Die Herabsetzung gem. § 343 BGB ist nicht durch § 10 Abs. 2 WEG ausgeschlossen. Nach dieser Vorschrift kann jeder Wohnungseigentümer eine vom Gesetz oder in der GO abweichende Vereinbarung oder die Anpassung einer solchen Vereinbarung verlangen, soweit ein Festhalten an der geltenden Regelung aus schwerwiegenden Gründen unter Berücksichtigung aller Umstände des Einzelfalls unbillig erscheint. Der Antrag auf Herabsetzung auf einen angemessenen Betrag stellt allerdings laut BGH kein Verlangen in diesem Sinne dar, da die Vereinbarungen in der GO unverändert weitergelten sollen.

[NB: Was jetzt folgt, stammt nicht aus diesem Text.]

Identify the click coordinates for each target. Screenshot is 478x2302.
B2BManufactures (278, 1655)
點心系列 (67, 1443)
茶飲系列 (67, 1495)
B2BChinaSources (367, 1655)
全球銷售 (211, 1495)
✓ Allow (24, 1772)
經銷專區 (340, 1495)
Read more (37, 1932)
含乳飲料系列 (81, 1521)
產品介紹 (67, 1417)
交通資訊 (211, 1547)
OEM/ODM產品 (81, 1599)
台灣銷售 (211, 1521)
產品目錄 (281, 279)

Im hier entschiedenen Fall war das Ausbaurecht zugunsten einer bestehenden Wohnungseigentumseinheit eingeräumt worden. Offenbar stand auch die Dachausbaureserve bereits im Sondereigentum und war nach ihrer Zweckbestimmung zu Wohnzwecken freigegeben. Da über 1000 m² von den Baumaßnahmen betroffen waren, ist anzunehmen, dass die neu geschaffenen Dachgeschosse nachträglich unterteilt werden sollen. Die Unterteilung kann der Sondereigentümer grundsätzlich allein und ohne weitere Mitwirkung der übrigen Wohnungseigentümer vornehmen und im Grundbuch vollziehen. Anders kann es sich verhalten, wenn die Ausbaureserve im gemeinschaftlichen Eigentum steht, beispielsweise kombiniert mit einem Sondernutzungsrecht. Hier kann die Umwandlung in Sondereigentum nicht durch einen Änderungsvorbehalt in der Gemeinschaftsordnung vorweggenommen werden, da es um die sachenrechtlichen Grundlagen geht.

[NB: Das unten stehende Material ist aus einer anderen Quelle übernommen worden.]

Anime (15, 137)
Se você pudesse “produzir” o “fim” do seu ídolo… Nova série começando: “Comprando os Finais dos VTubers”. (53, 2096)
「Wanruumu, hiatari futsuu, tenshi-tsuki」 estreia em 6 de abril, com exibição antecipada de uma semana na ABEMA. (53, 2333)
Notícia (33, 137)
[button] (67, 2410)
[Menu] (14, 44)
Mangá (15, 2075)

Fazit für die Gemeinschaft
Der Anspruch auf eine in der GO vereinbarte Strafzahlung steht der GdWE zu. Das entspricht der Gesetzeslage und war in der GO nicht anders geregelt. Hier im Fall entstand der Anspruch mit Ablauf von 15 Monaten nach Baubeginn. Das Amtsgericht Schöneberg entschied mit Urteil vom 02.08.2023, sodass zu diesem Zeitpunkt die Bauzeitüberschreitung in etwa 15 Monate umfasste.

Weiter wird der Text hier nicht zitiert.